Darbe sonrası ABD, Colin Powel ve ardından Donald Rumsfeld aracılığı ile Batum ve Akhalkalı Rus askerî üslerinin AKKA Antlaşması gereği boşaltılmasını Rusya’ya hatırlattı. Rusya’nın cevabı; önce üsleri boşaltmayacağı yönünde olmuş, iki üssün kapatılmamasını, üslere ve personele yönelik şiddet içeren bir davranışın “Kötü sonuçlara neden olabileceği”ikazında bulunulmuştur. Daha sonra ise Rusya, üsleri boşaltmak ve yeni garnizonlar kurmak için Gürcüstan’dan 500 milyon dolar istemiştir. Bunun üzerine ABD Tiflis’e yardım edeceğini dile getirmiştir. [18]
Bu gelişmeler meydana gele dursun Saakaşvili yönetimi, eski yönetimden bakanların ve bazı milletvekillerinin banka hesaplarını dondurmuştur. Ayrıca Gürcü Bayrağı değiştirilmiş, Ulusal Hareket Partisi’nin bayrağı Gürcü Milli Bayrağı olmuştur. Bayrak, beyaz ve kırmızı renkler üzerine işlenmiş kilisenin sembolü 5 adet Haç’tan müteşekkildir. Yeni yönetim değişime bayraktan başlamış oldu.
Saakaşvili, ABD-Rus çekişmesinin güçlü yaşandığı, 1,7 milyar dolar borcu olan ve ekonomik sıkıntı yaşayan [19] Gürcüstan’da bunca problemle nasıl baş edecek? Zaman bunu gösterecektir.
Mehmet Ali BOLAT
--------------------------------------------------------------------------------
[1] Kafkas Abhaz Dayanışma Komitesi Web Sayfası: www.Abkhazya.org.tr
[2] Ağacan, Kamil, Abkhazya’nın Rusya Tarafından Gizli İlhakı, Stratejik Analiz, Mart 2003, Cilt:3, Sayı:35, s.19.
[3] Henze, P.B., Gürcüstan ve Ermenistan: Sıkıntılı Bağımsızlık, Avrasya Etüdleri, Yaz 1995, Cilt:2, Sayı:2, s.28.
[5] Gül, N., Kafkasya, Stratejik Analiz, Temmuz 2002, Cilt:2, Sayı:27, s.189.
[6] Kafkas Vakfı Web Sayfası: www.kafkas.org.tr
[7] “Ahıskalılar Sürgünden Dönmek İstiyor”, Muharrem Coşkun’un Ahıskalılar Vakfı Başkanı Mehmet Oğuz ile Röportajı, Milli Gazete, 11.12.2003.
[8] Lebanidze, T., 11 Eylül Sonrasında Kafkasya’da Güvenlik Alanında İşbirliği Kaçınılmazdır, Stratejik Analiz, Nisan 2002, Cilt:2, Sayı:24, s.138.

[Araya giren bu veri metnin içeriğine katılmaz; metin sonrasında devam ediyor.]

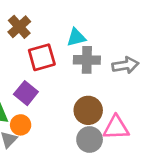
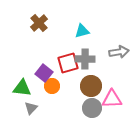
red square: (42, 57) -> (68, 63), moved
gray cross: (87, 60) -> (85, 59), moved
orange circle: (21, 125) -> (52, 86), moved

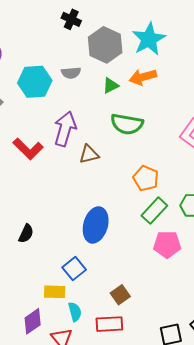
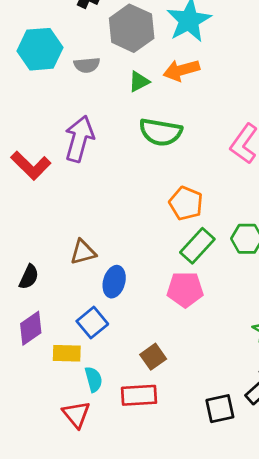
cyan hexagon: (35, 82) -> (40, 49), moved
brown triangle: (89, 154) -> (83, 252), moved
blue ellipse: (96, 225) -> (114, 282), moved, size x0.7
pink pentagon: (167, 244) -> (185, 289), moved
purple diamond: (33, 321) -> (31, 328), moved

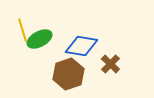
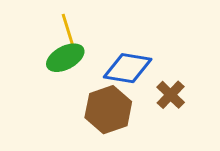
yellow line: (22, 30) -> (68, 31), moved

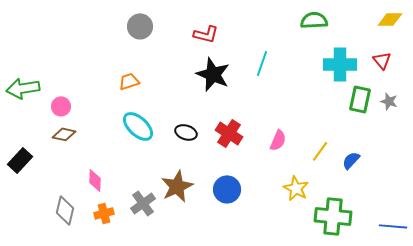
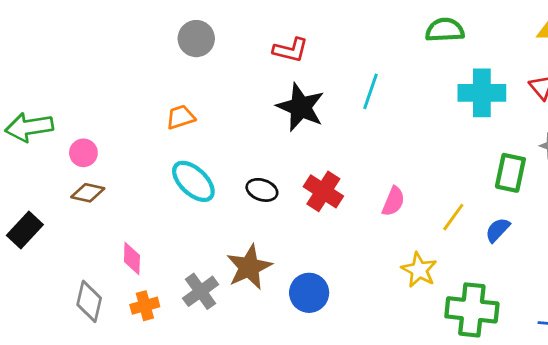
green rectangle: (360, 99) -> (510, 173), moved
blue circle: (227, 189) -> (309, 293), moved

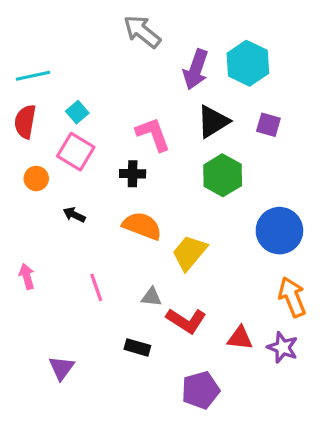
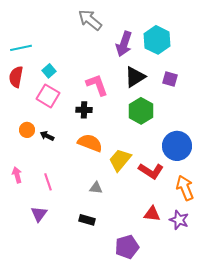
orange circle: (36, 178) -> (27, 130), moved
pink line: (96, 287) -> (48, 182), moved
red L-shape: (186, 321) -> (151, 171), moved
purple triangle: (61, 368) -> (39, 214), moved

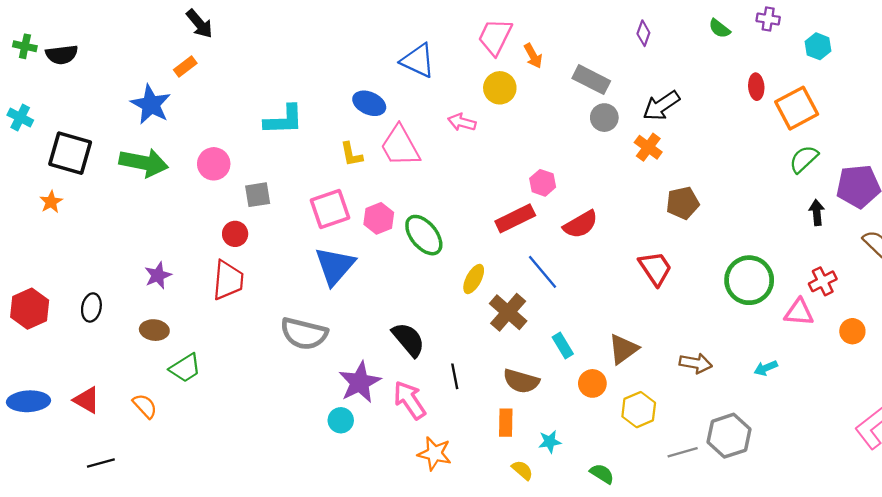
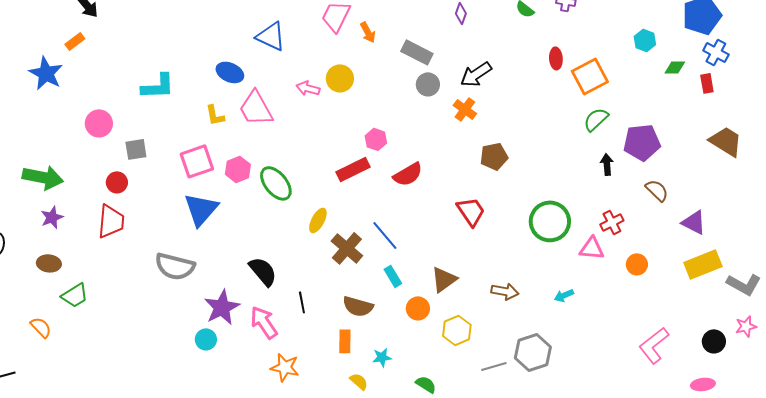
cyan hexagon: (818, 46) -> (645, 40), moved
yellow circle: (500, 88) -> (340, 78), moved
green arrow: (144, 163) -> (43, 177), moved
blue line: (543, 272) -> (385, 235), moved

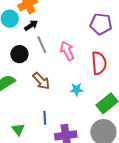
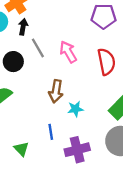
black arrow: (31, 25) -> (23, 27), turned -40
brown arrow: (41, 81) -> (56, 91), moved, turned 60
cyan star: (77, 89) -> (75, 109), moved

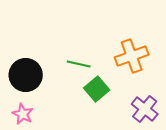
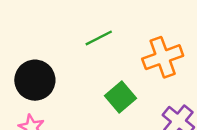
green line: (79, 64) -> (99, 38), moved, turned -40

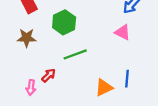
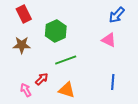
pink arrow: (31, 88) -> (26, 90), turned 144
orange triangle: (104, 88) -> (67, 90), moved, turned 42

[9] Ağacan, Kamil, ABD’nin Gürcüstan’a Asker Göndermesi: Terörle Mücadelede Üçüncü Cephe mi Yoksa Köşebaşının Tutulması mı ?, Stratejik Analiz, Nisan 2002, Cilt:2, Sayı:24, s.69.
[10] Yanılmaz, Cumhur, Küresel Kurtlar Sofrasında Gürcüstan, Anlayış, Eylül 2003, Sayı:4, s.57.
[11] Radikal, 25.11.2003.
[12] Radikal, 28.11.2003.
[13] Aynı Röportaj, Milli Gazete, 11.12.2003.
[14] Karakoç, Ekrem, Gürcüstan’da İpler Kimin Elinde?, Anlayış, Ocak 2004, Sayı:8, s. 76.
[15] Steele, Jonathan, Yeni Soğuk Savaş, The Guardian, Zaman, Milli Gazete, 04.01.2004.
[16] Gürcüstan’da Zoraki Seçim, Milli Gazete, 05.01.2001.
[17] “Gürcüstan’daki Emeniler Özerklik İstiyor”, Milli Gazete, 21.01.2004. Haberin ayrıntısında; Ermenilerin önce özerklik sonrada Ermenistan’a bağlanmak isteyecekleri ve bunun sonucunda “İkinci Yukarı Karabağ” olayının gerçekleşebileceği vurgulanmaktadır.
[18] “Rusya Para İstiyor”, Radikal, 15.01.2004.
[19] Gürcüstan’da emekli maaşı 7 dolar ve nüfusun çoğu günlük 4 dolar ile geçinmektedir.